Thursday, 12 February 2026
Selular.ID -

Aduh! LPS Sebut Kripto Belum Masuk Kategori Halal

BACA JUGA

Selular.ID – Ketua Dewan Komisioner Lembaga Penjamin Simpanan (LPS) Anggito Abimanyu mengungkapkan bahwa aset kripto hingga saat ini belum masuk kategori halal di Indonesia, karena belum memiliki fatwa syariah dan tidak memiliki aset dasar atau underlying asset dalam ketentuan syariah.

“Apakah Kripto itu syariah atau bukan? Kalau sampai sekarang di Indonesia, kripto itu belum mendapatkan fatwa syariah-nya. Jadi dia belum patuh kepada ketentuan syariah,” ujarnya, (11/2/2026)

“Kalau syariah itu ‘kan harus ada underlying-nya. kripto kan tidak ada underlying-nya. Uang berputar lalu jadi Bitcoin. Jadi sampai hari ini Kripto itu dikategorikan sebagai non-halal,” sambungnya.
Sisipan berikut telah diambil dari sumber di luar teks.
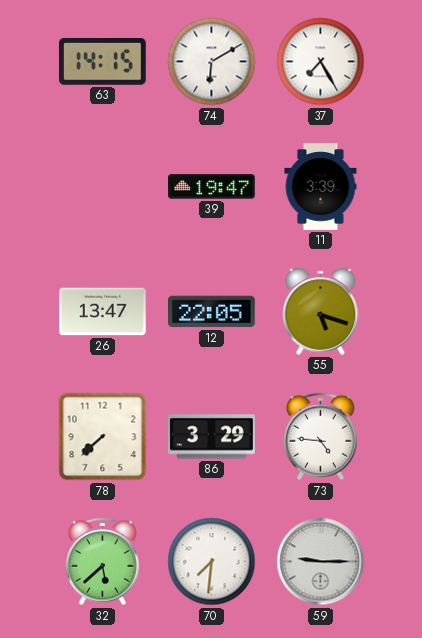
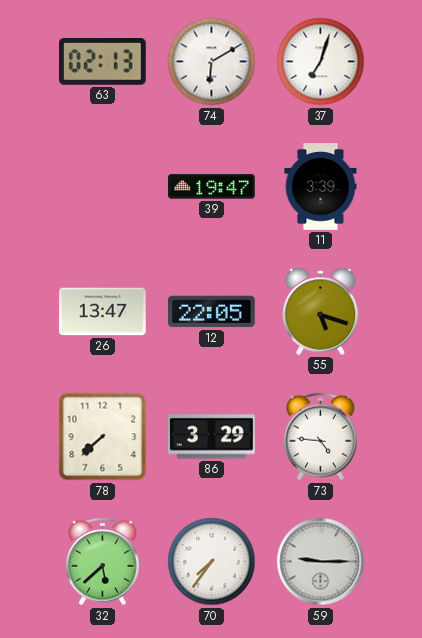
63: 14:15 -> 02:13
37: 7:25 -> 7:03
70: 7:31 -> 7:36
Selain kripto, Anggito menjelaskan bahwa tidak semua instrumen investasi otomatis masuk kategori halal, termasuk saham.

Dalam pemahamannya, Anggito mengatakan saham pada prinsipnya terbagi menjadi saham syariah dan saham konvensional.

Saham syariah memiliki kriteria khusus yang ditetapkan melalui fatwa, antara lain batas rasio utang maksimal 40% serta porsi pendapatan non halal tidak lebih dari 10%.
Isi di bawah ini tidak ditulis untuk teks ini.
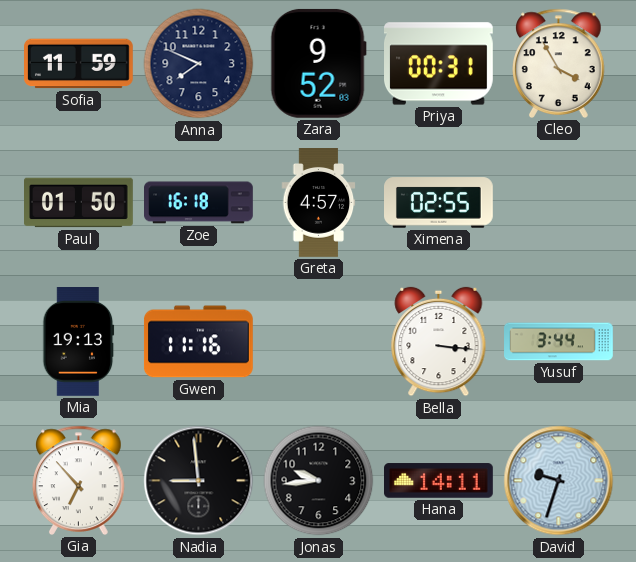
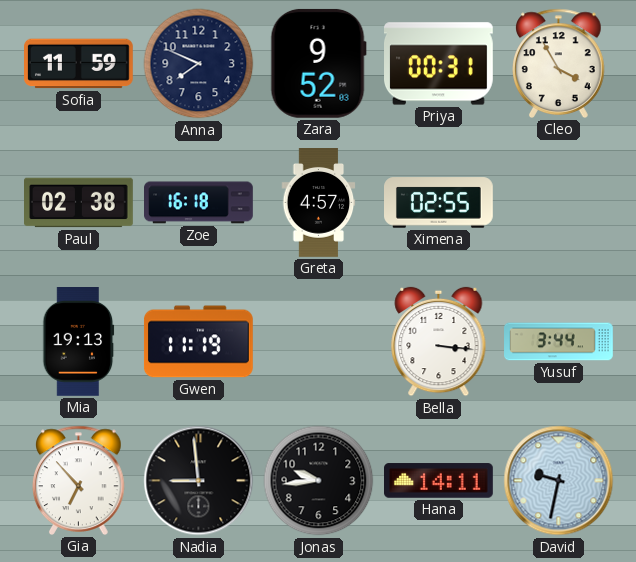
Paul: 01:50 -> 02:38
Gwen: 11:16 -> 11:19
David: 9:33 -> 9:32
Meski saham kerap dianggap sebagai instrumen bagi hasil, ia menegaskan praktik transaksi juga menjadi penentu.

Menurutnya, investasi saham masih diperbolehkan selama tidak bersifat spekulatif.

“Kalau saham konven boleh, tapi untuk secondary market enggak boleh, karena itu mengandung unsur Maisir, spekulasi,” ungkap Anggito.

Baca juga:

Ia juga menjelaskan perbedaan antara Bank Umum Syariah dan Unit Usaha Syariah (UUS).

Menurut Anggito, perdebatan soal kemurnian syariah antara bank syariah penuh dan UUS kini sudah mulai bergeser, seiring praktik global yang lebih menekankan efisiensi.

Anggito merujuk pada kondisi di Arab Saudi yang 40% bank-nya merupakan bank konvensional.

Selain itu, berdasarkan kajiannya hingga 2023, ia menyebut UUS cenderung lebih efisien dibanding bank syariah yang berdiri terpisah, terutama karena berbagi infrastruktur teknologi informasi.

“Makanya tidak murah untuk bikin Bank Syariah itu. Nah kalau saya lihat pemikiran modern-nya, justru cenderung kepada UUS. Nah di Indonesia, UUS tuh wajib untuk Spin-off (dipisahkan). Nah itu yang menurut saya kurang realistis dengan kondisi hari ini,” tegasnya.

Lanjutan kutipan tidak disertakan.